Page-level text extractions –

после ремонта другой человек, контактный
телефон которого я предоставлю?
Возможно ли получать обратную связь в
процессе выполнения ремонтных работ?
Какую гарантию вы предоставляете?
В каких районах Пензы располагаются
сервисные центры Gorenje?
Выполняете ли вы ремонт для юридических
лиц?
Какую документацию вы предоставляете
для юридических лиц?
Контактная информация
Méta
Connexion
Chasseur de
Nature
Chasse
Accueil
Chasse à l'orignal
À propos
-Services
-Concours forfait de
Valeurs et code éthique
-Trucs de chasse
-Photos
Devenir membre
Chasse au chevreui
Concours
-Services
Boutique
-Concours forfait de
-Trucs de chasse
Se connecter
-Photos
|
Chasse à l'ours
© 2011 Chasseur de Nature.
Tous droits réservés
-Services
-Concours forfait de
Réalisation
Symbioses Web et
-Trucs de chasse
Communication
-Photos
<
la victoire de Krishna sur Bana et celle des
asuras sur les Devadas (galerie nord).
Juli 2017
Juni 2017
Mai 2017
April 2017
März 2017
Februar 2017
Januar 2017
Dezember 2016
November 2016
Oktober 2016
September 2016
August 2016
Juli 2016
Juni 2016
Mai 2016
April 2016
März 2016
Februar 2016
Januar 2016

---

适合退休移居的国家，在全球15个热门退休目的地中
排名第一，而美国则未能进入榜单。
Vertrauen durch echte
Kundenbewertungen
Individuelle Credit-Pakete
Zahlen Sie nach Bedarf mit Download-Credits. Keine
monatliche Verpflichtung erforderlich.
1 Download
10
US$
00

...

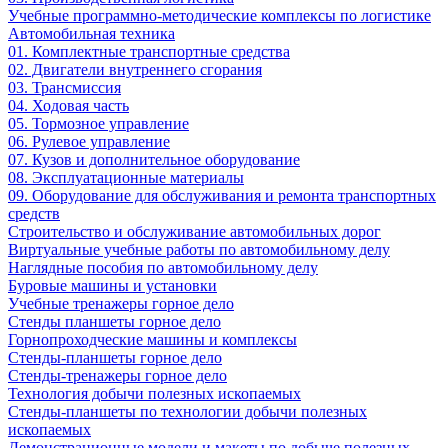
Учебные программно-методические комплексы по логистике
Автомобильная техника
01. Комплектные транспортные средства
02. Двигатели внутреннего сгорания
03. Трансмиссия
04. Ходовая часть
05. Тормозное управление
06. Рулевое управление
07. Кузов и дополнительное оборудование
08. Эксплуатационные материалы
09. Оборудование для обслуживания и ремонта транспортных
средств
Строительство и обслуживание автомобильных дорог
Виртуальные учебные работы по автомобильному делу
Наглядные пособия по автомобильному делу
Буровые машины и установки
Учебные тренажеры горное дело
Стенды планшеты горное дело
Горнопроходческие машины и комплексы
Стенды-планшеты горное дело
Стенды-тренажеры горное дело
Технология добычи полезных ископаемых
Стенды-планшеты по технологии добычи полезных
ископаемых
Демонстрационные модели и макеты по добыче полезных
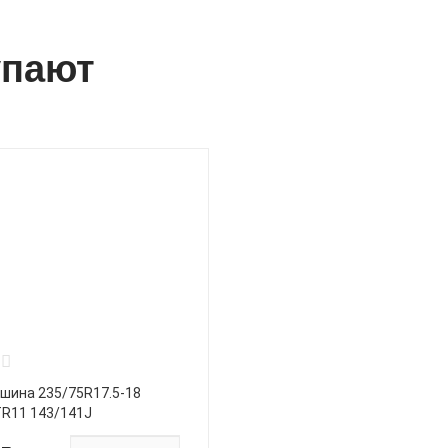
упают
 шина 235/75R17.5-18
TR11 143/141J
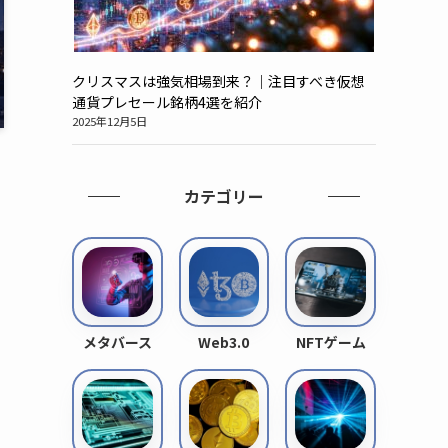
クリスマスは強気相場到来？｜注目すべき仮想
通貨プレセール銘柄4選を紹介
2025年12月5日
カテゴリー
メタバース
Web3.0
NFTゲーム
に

DIRECTIONS FOR THIS TASK – Each line above with the string "добычи" in it should be located and copied.

SOLUTION TO THE PROBLEM –
Технология добычи полезных ископаемых
Стенды-планшеты по технологии добычи полезных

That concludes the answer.